» Work instruction
Transcribe the records below exactly as they appear, omitting any pictures.

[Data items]

= = = = = = =

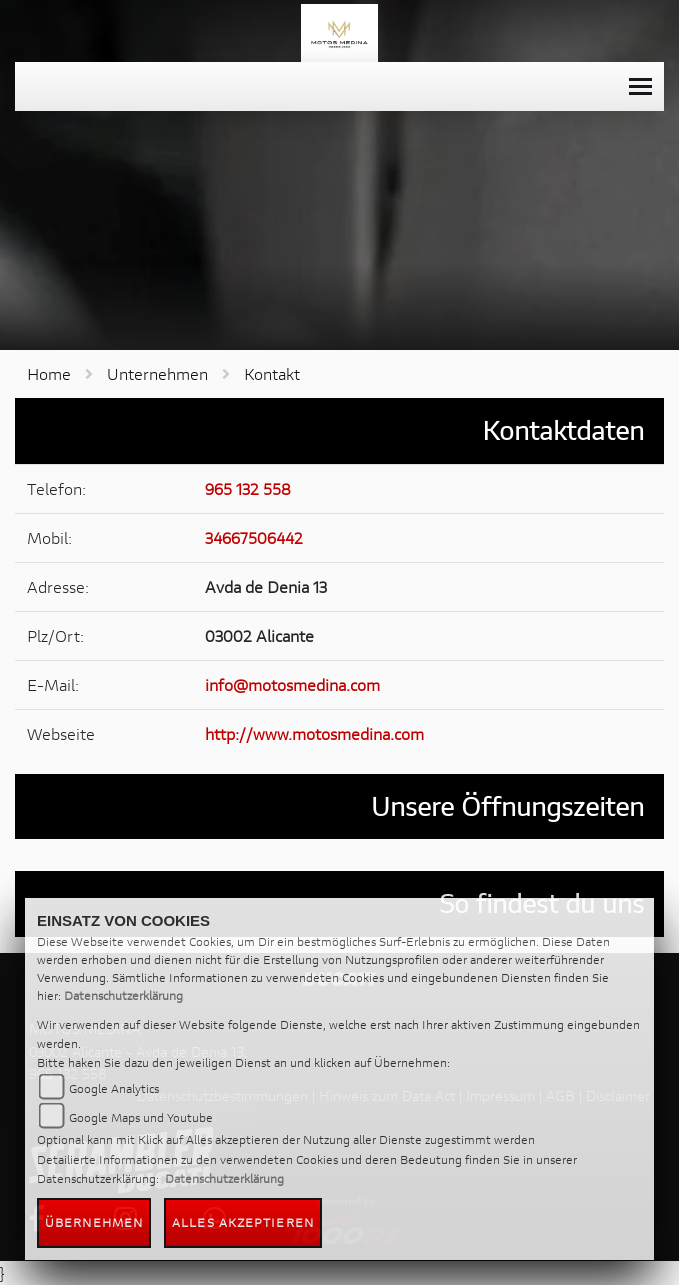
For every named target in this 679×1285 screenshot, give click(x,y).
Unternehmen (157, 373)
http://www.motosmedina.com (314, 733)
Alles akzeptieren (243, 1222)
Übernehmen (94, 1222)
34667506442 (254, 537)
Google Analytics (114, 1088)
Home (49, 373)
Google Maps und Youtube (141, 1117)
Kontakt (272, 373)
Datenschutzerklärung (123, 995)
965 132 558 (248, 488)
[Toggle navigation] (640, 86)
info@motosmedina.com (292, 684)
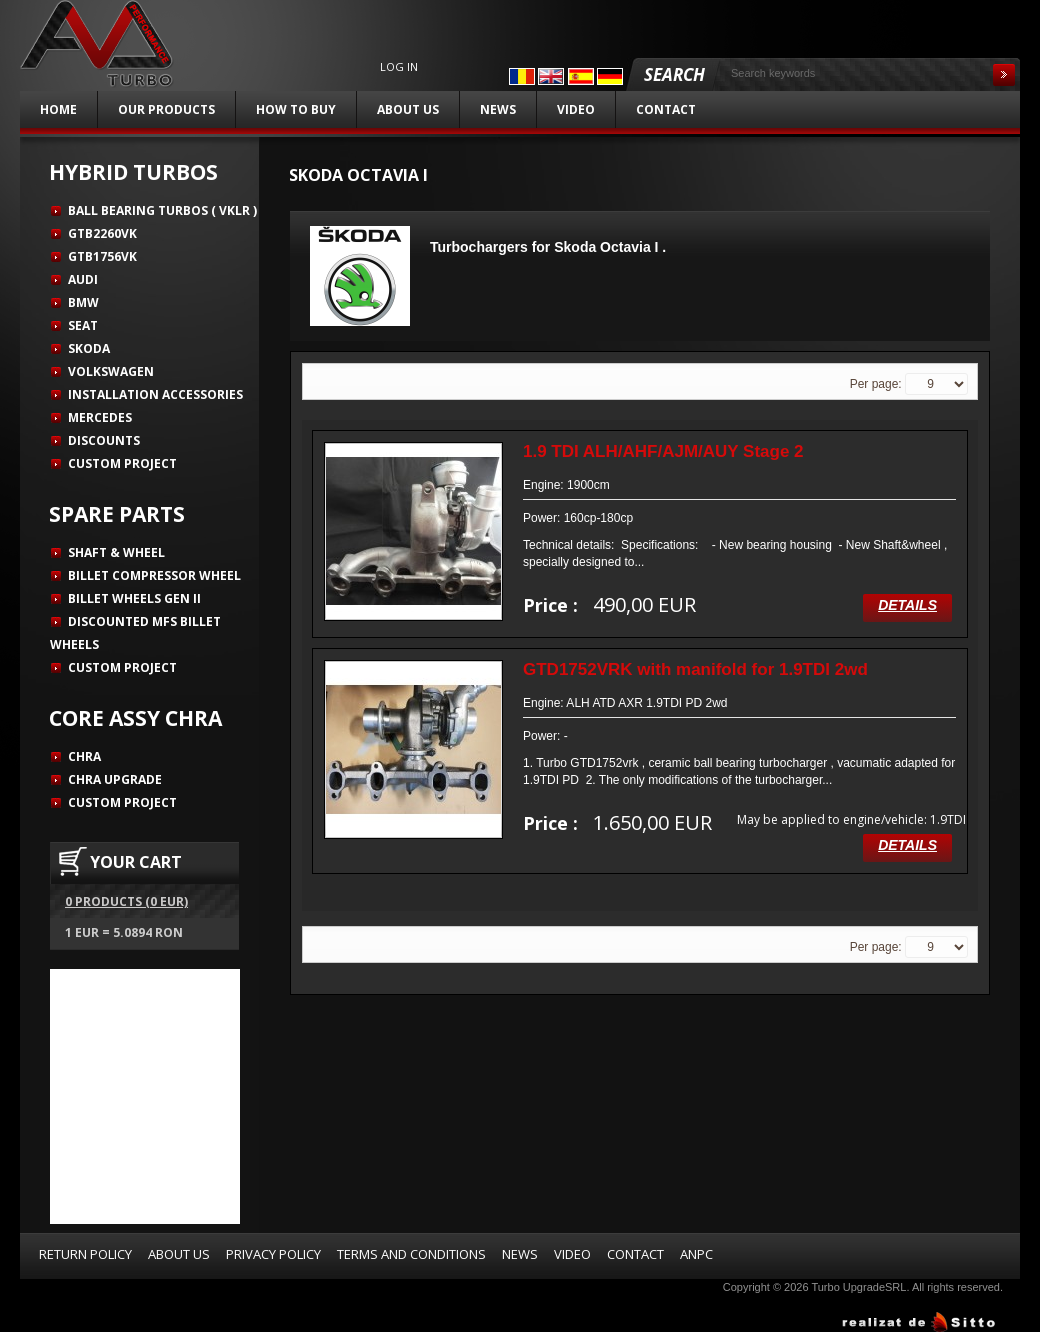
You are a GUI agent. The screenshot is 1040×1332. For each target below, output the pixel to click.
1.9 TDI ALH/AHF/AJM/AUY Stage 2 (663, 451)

= = = = = = =

» The completed task
For every named target in this 679×1285 screenshot, give click(x,y).
Unternehmen (157, 373)
http://www.motosmedina.com (314, 733)
Alles akzeptieren (243, 1222)
Übernehmen (94, 1222)
34667506442 (254, 537)
Google Analytics (114, 1088)
Home (49, 373)
Google Maps und Youtube (141, 1117)
Kontakt (272, 373)
Datenschutzerklärung (123, 995)
965 132 558 (248, 488)
[Toggle navigation] (640, 86)
info@motosmedina.com (292, 684)
You are a GUI agent. The screenshot is 1040×1332. For each target below, output the pixel to click.
1.9 TDI ALH/AHF/AJM/AUY Stage 2 (663, 451)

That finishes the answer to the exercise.